— Task to carry out —
Stopping right after the line with "Поделиться в соц.", please reproduce the material below exactly from its first line.
** Opening Extracted material block **
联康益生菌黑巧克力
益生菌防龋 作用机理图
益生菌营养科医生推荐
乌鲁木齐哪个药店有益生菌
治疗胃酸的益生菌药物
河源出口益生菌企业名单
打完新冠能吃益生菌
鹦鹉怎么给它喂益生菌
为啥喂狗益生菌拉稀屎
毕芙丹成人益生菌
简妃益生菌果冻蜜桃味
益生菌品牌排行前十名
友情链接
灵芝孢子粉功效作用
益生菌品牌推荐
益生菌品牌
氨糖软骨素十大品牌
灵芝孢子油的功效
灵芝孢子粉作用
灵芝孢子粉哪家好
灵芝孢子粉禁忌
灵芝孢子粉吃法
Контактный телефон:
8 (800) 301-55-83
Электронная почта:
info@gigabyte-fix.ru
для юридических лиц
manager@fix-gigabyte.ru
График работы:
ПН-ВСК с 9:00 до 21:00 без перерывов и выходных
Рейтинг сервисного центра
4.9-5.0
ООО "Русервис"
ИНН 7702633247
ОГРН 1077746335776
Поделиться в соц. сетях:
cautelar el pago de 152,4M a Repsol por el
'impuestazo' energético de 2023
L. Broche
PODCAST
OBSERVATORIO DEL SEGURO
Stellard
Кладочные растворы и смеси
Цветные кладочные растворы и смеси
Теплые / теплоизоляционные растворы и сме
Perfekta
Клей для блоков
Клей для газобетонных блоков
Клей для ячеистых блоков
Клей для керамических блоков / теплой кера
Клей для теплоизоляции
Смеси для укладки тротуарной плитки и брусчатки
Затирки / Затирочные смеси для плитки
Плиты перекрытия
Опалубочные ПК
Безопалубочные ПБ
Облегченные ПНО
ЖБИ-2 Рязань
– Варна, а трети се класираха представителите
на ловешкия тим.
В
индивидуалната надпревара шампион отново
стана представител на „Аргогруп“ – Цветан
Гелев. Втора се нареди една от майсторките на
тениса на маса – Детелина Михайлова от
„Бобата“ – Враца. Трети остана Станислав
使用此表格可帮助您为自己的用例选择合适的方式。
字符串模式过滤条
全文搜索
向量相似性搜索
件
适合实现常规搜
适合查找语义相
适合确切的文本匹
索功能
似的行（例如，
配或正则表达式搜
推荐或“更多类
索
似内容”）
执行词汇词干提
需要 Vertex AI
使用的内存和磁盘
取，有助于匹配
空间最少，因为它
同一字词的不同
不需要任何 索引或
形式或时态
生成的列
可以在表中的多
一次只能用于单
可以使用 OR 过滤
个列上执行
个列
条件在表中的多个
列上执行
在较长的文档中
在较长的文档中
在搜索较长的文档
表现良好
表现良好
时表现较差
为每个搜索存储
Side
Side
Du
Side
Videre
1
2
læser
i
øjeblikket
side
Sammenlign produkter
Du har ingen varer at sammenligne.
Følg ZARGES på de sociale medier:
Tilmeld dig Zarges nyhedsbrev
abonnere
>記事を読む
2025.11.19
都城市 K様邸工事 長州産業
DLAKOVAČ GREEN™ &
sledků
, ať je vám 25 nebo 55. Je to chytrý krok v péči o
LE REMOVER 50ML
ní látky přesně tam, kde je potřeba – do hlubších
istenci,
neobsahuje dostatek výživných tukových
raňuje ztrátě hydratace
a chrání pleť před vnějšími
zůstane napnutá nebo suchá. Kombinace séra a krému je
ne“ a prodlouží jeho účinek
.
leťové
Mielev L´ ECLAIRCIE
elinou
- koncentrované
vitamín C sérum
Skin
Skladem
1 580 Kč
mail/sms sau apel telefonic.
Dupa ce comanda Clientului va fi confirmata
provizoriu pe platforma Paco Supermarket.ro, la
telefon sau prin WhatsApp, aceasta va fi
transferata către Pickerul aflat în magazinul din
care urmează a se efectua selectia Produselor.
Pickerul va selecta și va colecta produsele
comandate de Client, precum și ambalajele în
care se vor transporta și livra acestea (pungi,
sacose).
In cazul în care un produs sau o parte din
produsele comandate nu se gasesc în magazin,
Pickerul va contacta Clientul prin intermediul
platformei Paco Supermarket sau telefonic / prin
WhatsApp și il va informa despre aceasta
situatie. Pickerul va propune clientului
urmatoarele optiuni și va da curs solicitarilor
** Closing Extracted material block **
— Your response —
联康益生菌黑巧克力
益生菌防龋 作用机理图
益生菌营养科医生推荐
乌鲁木齐哪个药店有益生菌
治疗胃酸的益生菌药物
河源出口益生菌企业名单
打完新冠能吃益生菌
鹦鹉怎么给它喂益生菌
为啥喂狗益生菌拉稀屎
毕芙丹成人益生菌
简妃益生菌果冻蜜桃味
益生菌品牌排行前十名
友情链接
灵芝孢子粉功效作用
益生菌品牌推荐
益生菌品牌
氨糖软骨素十大品牌
灵芝孢子油的功效
灵芝孢子粉作用
灵芝孢子粉哪家好
灵芝孢子粉禁忌
灵芝孢子粉吃法
Контактный телефон:
8 (800) 301-55-83
Электронная почта:
info@gigabyte-fix.ru
для юридических лиц
manager@fix-gigabyte.ru
График работы:
ПН-ВСК с 9:00 до 21:00 без перерывов и выходных
Рейтинг сервисного центра
4.9-5.0
ООО "Русервис"
ИНН 7702633247
ОГРН 1077746335776
Поделиться в соц. сетях:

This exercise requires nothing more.